> Action item
Carry none of the pictures over; write out the complete data exactly.

====

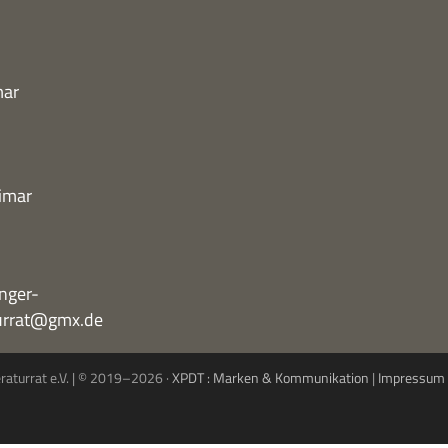
mar
imar
nger-
turrat@gmx.de
eraturrat e.V. | © 2019–2026 ·
XPDT : Marken & Kommunikation
|
Impressum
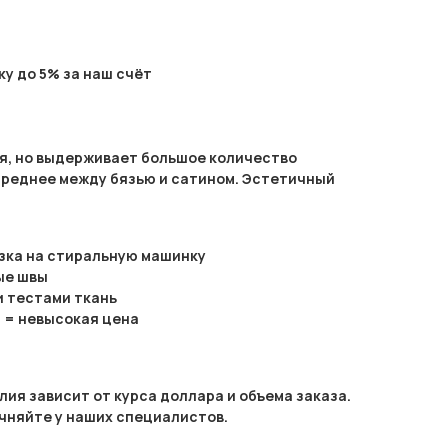
у до 5% за наш счёт
я, но выдерживает большое количество
 среднее между бязью и сатином. Эстетичный
узка на стиральную машинку
ые швы
и тестами ткань
 = невысокая цена
ия зависит от курса доллара и объема заказа.
чняйте у наших специалистов.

====

> Answer box
mar
imar
nger-
turrat@gmx.de
eraturrat e.V. | © 2019–2026 ·
XPDT : Marken & Kommunikation
|
Impressum
у до 5% за наш счёт
я, но выдерживает большое количество
 среднее между бязью и сатином. Эстетичный
узка на стиральную машинку
ые швы
и тестами ткань
 = невысокая цена
ия зависит от курса доллара и объема заказа.
чняйте у наших специалистов.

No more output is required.